**Required action**. Find each line of the entries with the string "weekday", please, and copy it.

**Data excerpts**.
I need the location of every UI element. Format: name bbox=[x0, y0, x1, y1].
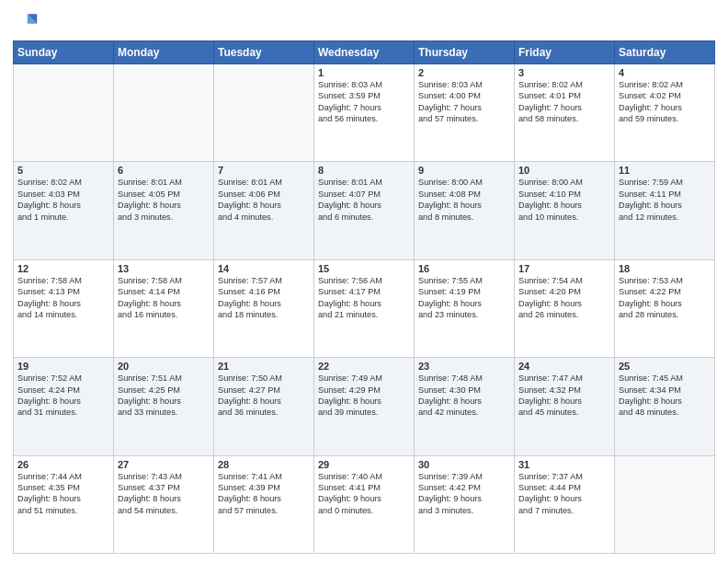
day-number: 22 bbox=[318, 361, 410, 372]
calendar-cell: 10Sunrise: 8:00 AM Sunset: 4:10 PM Dayli… bbox=[515, 162, 615, 259]
day-info: Sunrise: 7:58 AM Sunset: 4:13 PM Dayligh… bbox=[17, 275, 109, 321]
calendar-cell: 12Sunrise: 7:58 AM Sunset: 4:13 PM Dayli… bbox=[14, 259, 114, 357]
day-info: Sunrise: 7:44 AM Sunset: 4:35 PM Dayligh… bbox=[17, 471, 109, 517]
day-info: Sunrise: 7:47 AM Sunset: 4:32 PM Dayligh… bbox=[518, 373, 610, 419]
day-info: Sunrise: 7:50 AM Sunset: 4:27 PM Dayligh… bbox=[218, 373, 310, 419]
calendar-cell: 8Sunrise: 8:01 AM Sunset: 4:07 PM Daylig… bbox=[314, 162, 415, 259]
day-info: Sunrise: 8:00 AM Sunset: 4:08 PM Dayligh… bbox=[418, 177, 510, 223]
calendar-cell: 19Sunrise: 7:52 AM Sunset: 4:24 PM Dayli… bbox=[14, 358, 114, 455]
calendar-cell: 23Sunrise: 7:48 AM Sunset: 4:30 PM Dayli… bbox=[415, 358, 515, 455]
calendar-cell: 3Sunrise: 8:02 AM Sunset: 4:01 PM Daylig… bbox=[515, 64, 615, 162]
day-info: Sunrise: 7:37 AM Sunset: 4:44 PM Dayligh… bbox=[518, 471, 610, 517]
day-info: Sunrise: 7:41 AM Sunset: 4:39 PM Dayligh… bbox=[218, 471, 310, 517]
calendar-cell: 24Sunrise: 7:47 AM Sunset: 4:32 PM Dayli… bbox=[515, 358, 615, 455]
calendar-cell bbox=[214, 64, 314, 162]
calendar-cell bbox=[14, 64, 114, 162]
day-info: Sunrise: 7:57 AM Sunset: 4:16 PM Dayligh… bbox=[218, 275, 310, 321]
calendar-week-row: 5Sunrise: 8:02 AM Sunset: 4:03 PM Daylig… bbox=[14, 162, 715, 259]
weekday-header-cell: Friday bbox=[515, 41, 615, 64]
day-info: Sunrise: 8:01 AM Sunset: 4:06 PM Dayligh… bbox=[218, 177, 310, 223]
day-number: 29 bbox=[318, 459, 410, 470]
day-number: 26 bbox=[17, 459, 109, 470]
day-number: 27 bbox=[118, 459, 210, 470]
day-number: 9 bbox=[418, 165, 510, 176]
day-number: 21 bbox=[218, 361, 310, 372]
calendar-cell: 27Sunrise: 7:43 AM Sunset: 4:37 PM Dayli… bbox=[114, 455, 214, 553]
page: SundayMondayTuesdayWednesdayThursdayFrid… bbox=[0, 0, 728, 563]
day-info: Sunrise: 8:03 AM Sunset: 3:59 PM Dayligh… bbox=[318, 79, 410, 125]
day-number: 20 bbox=[118, 361, 210, 372]
weekday-header-cell: Saturday bbox=[615, 41, 715, 64]
day-info: Sunrise: 8:02 AM Sunset: 4:01 PM Dayligh… bbox=[518, 79, 610, 125]
calendar-cell: 14Sunrise: 7:57 AM Sunset: 4:16 PM Dayli… bbox=[214, 259, 314, 357]
weekday-header-cell: Tuesday bbox=[214, 41, 314, 64]
day-number: 28 bbox=[218, 459, 310, 470]
header bbox=[13, 9, 715, 35]
calendar-cell: 20Sunrise: 7:51 AM Sunset: 4:25 PM Dayli… bbox=[114, 358, 214, 455]
day-number: 31 bbox=[518, 459, 610, 470]
calendar-cell: 30Sunrise: 7:39 AM Sunset: 4:42 PM Dayli… bbox=[415, 455, 515, 553]
day-info: Sunrise: 7:58 AM Sunset: 4:14 PM Dayligh… bbox=[118, 275, 210, 321]
weekday-header-cell: Sunday bbox=[14, 41, 114, 64]
calendar-cell: 13Sunrise: 7:58 AM Sunset: 4:14 PM Dayli… bbox=[114, 259, 214, 357]
day-number: 6 bbox=[118, 165, 210, 176]
calendar-cell bbox=[114, 64, 214, 162]
day-number: 25 bbox=[619, 361, 711, 372]
calendar-cell: 5Sunrise: 8:02 AM Sunset: 4:03 PM Daylig… bbox=[14, 162, 114, 259]
calendar-cell: 29Sunrise: 7:40 AM Sunset: 4:41 PM Dayli… bbox=[314, 455, 415, 553]
day-number: 17 bbox=[518, 263, 610, 274]
calendar-cell: 6Sunrise: 8:01 AM Sunset: 4:05 PM Daylig… bbox=[114, 162, 214, 259]
calendar-cell: 21Sunrise: 7:50 AM Sunset: 4:27 PM Dayli… bbox=[214, 358, 314, 455]
day-info: Sunrise: 8:00 AM Sunset: 4:10 PM Dayligh… bbox=[518, 177, 610, 223]
day-info: Sunrise: 7:39 AM Sunset: 4:42 PM Dayligh… bbox=[418, 471, 510, 517]
day-info: Sunrise: 7:59 AM Sunset: 4:11 PM Dayligh… bbox=[619, 177, 711, 223]
calendar-week-row: 26Sunrise: 7:44 AM Sunset: 4:35 PM Dayli… bbox=[14, 455, 715, 553]
day-info: Sunrise: 7:48 AM Sunset: 4:30 PM Dayligh… bbox=[418, 373, 510, 419]
weekday-header-row: SundayMondayTuesdayWednesdayThursdayFrid… bbox=[14, 41, 715, 64]
calendar-cell: 1Sunrise: 8:03 AM Sunset: 3:59 PM Daylig… bbox=[314, 64, 415, 162]
day-number: 23 bbox=[418, 361, 510, 372]
calendar-table: SundayMondayTuesdayWednesdayThursdayFrid… bbox=[13, 40, 715, 554]
day-info: Sunrise: 7:51 AM Sunset: 4:25 PM Dayligh… bbox=[118, 373, 210, 419]
calendar-cell: 22Sunrise: 7:49 AM Sunset: 4:29 PM Dayli… bbox=[314, 358, 415, 455]
calendar-cell: 2Sunrise: 8:03 AM Sunset: 4:00 PM Daylig… bbox=[415, 64, 515, 162]
day-number: 15 bbox=[318, 263, 410, 274]
day-number: 2 bbox=[418, 67, 510, 78]
calendar-body: 1Sunrise: 8:03 AM Sunset: 3:59 PM Daylig… bbox=[14, 64, 715, 554]
day-number: 1 bbox=[318, 67, 410, 78]
day-info: Sunrise: 7:53 AM Sunset: 4:22 PM Dayligh… bbox=[619, 275, 711, 321]
day-number: 11 bbox=[619, 165, 711, 176]
day-number: 13 bbox=[118, 263, 210, 274]
day-number: 14 bbox=[218, 263, 310, 274]
calendar-cell: 15Sunrise: 7:56 AM Sunset: 4:17 PM Dayli… bbox=[314, 259, 415, 357]
calendar-week-row: 12Sunrise: 7:58 AM Sunset: 4:13 PM Dayli… bbox=[14, 259, 715, 357]
day-number: 30 bbox=[418, 459, 510, 470]
day-info: Sunrise: 7:56 AM Sunset: 4:17 PM Dayligh… bbox=[318, 275, 410, 321]
day-info: Sunrise: 7:43 AM Sunset: 4:37 PM Dayligh… bbox=[118, 471, 210, 517]
calendar-week-row: 19Sunrise: 7:52 AM Sunset: 4:24 PM Dayli… bbox=[14, 358, 715, 455]
day-number: 5 bbox=[17, 165, 109, 176]
day-number: 10 bbox=[518, 165, 610, 176]
day-info: Sunrise: 7:55 AM Sunset: 4:19 PM Dayligh… bbox=[418, 275, 510, 321]
calendar-week-row: 1Sunrise: 8:03 AM Sunset: 3:59 PM Daylig… bbox=[14, 64, 715, 162]
day-number: 7 bbox=[218, 165, 310, 176]
day-number: 3 bbox=[518, 67, 610, 78]
weekday-header-cell: Thursday bbox=[415, 41, 515, 64]
day-number: 19 bbox=[17, 361, 109, 372]
day-number: 18 bbox=[619, 263, 711, 274]
day-number: 24 bbox=[518, 361, 610, 372]
calendar-cell: 28Sunrise: 7:41 AM Sunset: 4:39 PM Dayli… bbox=[214, 455, 314, 553]
day-number: 4 bbox=[619, 67, 711, 78]
logo bbox=[13, 9, 42, 35]
calendar-cell: 16Sunrise: 7:55 AM Sunset: 4:19 PM Dayli… bbox=[415, 259, 515, 357]
day-info: Sunrise: 7:45 AM Sunset: 4:34 PM Dayligh… bbox=[619, 373, 711, 419]
day-info: Sunrise: 7:54 AM Sunset: 4:20 PM Dayligh… bbox=[518, 275, 610, 321]
weekday-header-cell: Monday bbox=[114, 41, 214, 64]
calendar-cell bbox=[615, 455, 715, 553]
calendar-cell: 31Sunrise: 7:37 AM Sunset: 4:44 PM Dayli… bbox=[515, 455, 615, 553]
calendar-cell: 25Sunrise: 7:45 AM Sunset: 4:34 PM Dayli… bbox=[615, 358, 715, 455]
day-info: Sunrise: 7:49 AM Sunset: 4:29 PM Dayligh… bbox=[318, 373, 410, 419]
day-info: Sunrise: 7:52 AM Sunset: 4:24 PM Dayligh… bbox=[17, 373, 109, 419]
weekday-header-cell: Wednesday bbox=[314, 41, 415, 64]
day-info: Sunrise: 8:02 AM Sunset: 4:02 PM Dayligh… bbox=[619, 79, 711, 125]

**Answer area**.
weekday-header-cell: Friday bbox=[515, 41, 615, 64]
weekday-header-cell: Saturday bbox=[615, 41, 715, 64]
weekday-header-cell: Tuesday bbox=[214, 41, 314, 64]
weekday-header-cell: Sunday bbox=[14, 41, 114, 64]
weekday-header-row: SundayMondayTuesdayWednesdayThursdayFrid… bbox=[14, 41, 715, 64]
weekday-header-cell: Thursday bbox=[415, 41, 515, 64]
weekday-header-cell: Monday bbox=[114, 41, 214, 64]
weekday-header-cell: Wednesday bbox=[314, 41, 415, 64]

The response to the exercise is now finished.